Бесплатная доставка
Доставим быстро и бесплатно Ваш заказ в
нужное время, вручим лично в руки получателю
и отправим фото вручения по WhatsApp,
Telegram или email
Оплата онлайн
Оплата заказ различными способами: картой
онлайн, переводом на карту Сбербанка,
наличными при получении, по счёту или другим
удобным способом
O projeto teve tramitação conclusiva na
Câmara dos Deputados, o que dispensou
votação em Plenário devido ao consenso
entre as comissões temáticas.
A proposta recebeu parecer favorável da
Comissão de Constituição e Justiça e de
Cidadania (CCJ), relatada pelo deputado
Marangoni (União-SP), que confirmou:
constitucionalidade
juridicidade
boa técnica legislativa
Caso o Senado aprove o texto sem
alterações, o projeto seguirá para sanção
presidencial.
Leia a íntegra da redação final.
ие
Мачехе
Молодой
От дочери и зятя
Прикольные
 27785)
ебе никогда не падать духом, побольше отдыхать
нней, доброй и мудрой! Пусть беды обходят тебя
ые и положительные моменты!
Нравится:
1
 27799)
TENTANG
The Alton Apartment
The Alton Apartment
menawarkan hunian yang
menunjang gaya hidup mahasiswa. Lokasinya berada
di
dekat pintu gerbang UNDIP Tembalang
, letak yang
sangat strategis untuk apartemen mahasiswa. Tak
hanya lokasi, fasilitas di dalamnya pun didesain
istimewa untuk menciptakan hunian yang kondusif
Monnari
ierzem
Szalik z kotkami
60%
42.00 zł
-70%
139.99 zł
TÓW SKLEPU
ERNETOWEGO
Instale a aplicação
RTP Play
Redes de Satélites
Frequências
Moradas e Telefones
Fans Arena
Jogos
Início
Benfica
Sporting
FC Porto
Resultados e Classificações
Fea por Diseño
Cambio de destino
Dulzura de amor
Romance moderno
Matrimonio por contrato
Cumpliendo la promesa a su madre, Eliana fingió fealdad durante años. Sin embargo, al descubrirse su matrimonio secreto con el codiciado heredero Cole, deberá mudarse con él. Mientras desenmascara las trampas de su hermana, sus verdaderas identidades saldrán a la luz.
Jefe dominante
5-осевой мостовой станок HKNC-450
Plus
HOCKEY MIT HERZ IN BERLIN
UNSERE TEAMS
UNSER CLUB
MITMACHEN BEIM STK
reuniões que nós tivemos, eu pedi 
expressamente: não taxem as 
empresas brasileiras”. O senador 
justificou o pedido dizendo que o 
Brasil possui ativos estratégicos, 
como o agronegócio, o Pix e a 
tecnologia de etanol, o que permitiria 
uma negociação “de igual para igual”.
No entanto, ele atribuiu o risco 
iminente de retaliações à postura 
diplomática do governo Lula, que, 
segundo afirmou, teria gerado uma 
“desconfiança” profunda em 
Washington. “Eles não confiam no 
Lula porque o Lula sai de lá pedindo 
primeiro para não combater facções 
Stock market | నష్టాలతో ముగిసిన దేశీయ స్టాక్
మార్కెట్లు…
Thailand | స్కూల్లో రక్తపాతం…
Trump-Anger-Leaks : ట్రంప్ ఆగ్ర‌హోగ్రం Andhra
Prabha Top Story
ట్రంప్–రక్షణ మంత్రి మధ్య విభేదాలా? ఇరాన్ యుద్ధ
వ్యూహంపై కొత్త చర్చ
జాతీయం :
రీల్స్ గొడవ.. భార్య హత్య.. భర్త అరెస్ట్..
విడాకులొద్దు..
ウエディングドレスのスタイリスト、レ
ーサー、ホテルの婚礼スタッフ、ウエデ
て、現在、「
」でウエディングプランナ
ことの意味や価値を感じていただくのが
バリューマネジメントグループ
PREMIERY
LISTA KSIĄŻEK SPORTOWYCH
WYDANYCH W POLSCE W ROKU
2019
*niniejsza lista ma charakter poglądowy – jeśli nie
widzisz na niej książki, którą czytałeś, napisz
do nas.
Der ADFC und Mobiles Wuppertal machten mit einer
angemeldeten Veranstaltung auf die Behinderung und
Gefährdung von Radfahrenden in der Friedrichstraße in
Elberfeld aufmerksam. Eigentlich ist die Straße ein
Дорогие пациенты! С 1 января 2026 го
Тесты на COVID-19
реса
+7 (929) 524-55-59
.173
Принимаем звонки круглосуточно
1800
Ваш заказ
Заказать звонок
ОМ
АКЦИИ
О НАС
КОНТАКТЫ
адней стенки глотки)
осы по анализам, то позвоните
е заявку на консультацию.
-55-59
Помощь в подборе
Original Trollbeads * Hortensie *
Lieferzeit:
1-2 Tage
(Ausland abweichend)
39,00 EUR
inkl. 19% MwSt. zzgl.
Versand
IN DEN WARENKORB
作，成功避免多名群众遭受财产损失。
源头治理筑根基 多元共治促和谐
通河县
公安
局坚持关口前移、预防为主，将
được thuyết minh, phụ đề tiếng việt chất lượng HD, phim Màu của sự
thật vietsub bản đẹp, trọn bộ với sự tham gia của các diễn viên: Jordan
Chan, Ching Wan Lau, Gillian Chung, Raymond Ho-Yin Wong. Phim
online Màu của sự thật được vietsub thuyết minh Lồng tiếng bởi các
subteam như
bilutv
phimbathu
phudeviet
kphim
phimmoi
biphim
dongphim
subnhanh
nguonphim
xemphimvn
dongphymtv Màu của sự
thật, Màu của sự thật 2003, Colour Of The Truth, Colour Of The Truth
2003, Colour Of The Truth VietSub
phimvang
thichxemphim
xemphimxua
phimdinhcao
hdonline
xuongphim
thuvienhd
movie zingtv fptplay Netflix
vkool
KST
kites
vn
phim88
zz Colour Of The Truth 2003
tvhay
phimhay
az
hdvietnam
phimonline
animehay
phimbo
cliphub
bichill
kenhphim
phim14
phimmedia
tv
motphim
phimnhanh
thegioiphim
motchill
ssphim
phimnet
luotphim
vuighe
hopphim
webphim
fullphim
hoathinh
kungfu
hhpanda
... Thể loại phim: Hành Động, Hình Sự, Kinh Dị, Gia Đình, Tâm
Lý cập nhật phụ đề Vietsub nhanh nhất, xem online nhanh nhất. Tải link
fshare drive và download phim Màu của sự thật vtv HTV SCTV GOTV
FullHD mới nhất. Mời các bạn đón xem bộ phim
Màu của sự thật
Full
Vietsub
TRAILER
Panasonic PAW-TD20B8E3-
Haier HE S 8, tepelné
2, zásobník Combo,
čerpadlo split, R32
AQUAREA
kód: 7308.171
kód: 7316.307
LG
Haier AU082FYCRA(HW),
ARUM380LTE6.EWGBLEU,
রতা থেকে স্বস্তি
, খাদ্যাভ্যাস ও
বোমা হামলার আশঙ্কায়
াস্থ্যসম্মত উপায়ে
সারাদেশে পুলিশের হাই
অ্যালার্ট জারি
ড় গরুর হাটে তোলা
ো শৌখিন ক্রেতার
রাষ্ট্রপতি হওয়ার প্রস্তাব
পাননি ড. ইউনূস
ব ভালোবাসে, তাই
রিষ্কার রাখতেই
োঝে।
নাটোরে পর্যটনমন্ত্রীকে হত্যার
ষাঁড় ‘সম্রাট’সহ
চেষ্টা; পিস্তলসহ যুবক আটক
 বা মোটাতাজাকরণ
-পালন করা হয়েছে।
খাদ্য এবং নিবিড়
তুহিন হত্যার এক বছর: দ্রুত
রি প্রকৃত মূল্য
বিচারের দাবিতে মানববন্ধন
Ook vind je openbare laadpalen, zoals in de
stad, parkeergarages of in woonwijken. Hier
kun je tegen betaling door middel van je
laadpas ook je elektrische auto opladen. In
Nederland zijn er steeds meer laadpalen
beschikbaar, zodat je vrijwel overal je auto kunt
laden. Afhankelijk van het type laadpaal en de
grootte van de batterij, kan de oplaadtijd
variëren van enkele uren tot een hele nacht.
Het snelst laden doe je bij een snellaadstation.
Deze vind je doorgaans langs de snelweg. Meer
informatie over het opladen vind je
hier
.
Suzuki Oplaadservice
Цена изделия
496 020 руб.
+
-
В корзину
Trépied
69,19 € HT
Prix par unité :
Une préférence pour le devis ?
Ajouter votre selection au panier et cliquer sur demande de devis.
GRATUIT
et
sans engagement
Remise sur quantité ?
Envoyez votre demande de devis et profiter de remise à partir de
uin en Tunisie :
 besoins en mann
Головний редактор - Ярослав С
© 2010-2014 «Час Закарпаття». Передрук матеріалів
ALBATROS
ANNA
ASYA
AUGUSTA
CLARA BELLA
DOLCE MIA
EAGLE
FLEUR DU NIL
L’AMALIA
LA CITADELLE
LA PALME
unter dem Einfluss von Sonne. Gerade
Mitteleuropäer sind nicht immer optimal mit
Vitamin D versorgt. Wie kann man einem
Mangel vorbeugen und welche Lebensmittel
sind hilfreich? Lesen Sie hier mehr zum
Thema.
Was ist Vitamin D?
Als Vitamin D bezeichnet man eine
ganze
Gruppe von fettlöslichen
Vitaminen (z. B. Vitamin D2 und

Task details :: Report every line in the data above in which the word "para" appears.

Exercise result ::
alterações, o projeto seguirá para sanção
uma negociação “de igual para igual”.
primeiro para não combater facções 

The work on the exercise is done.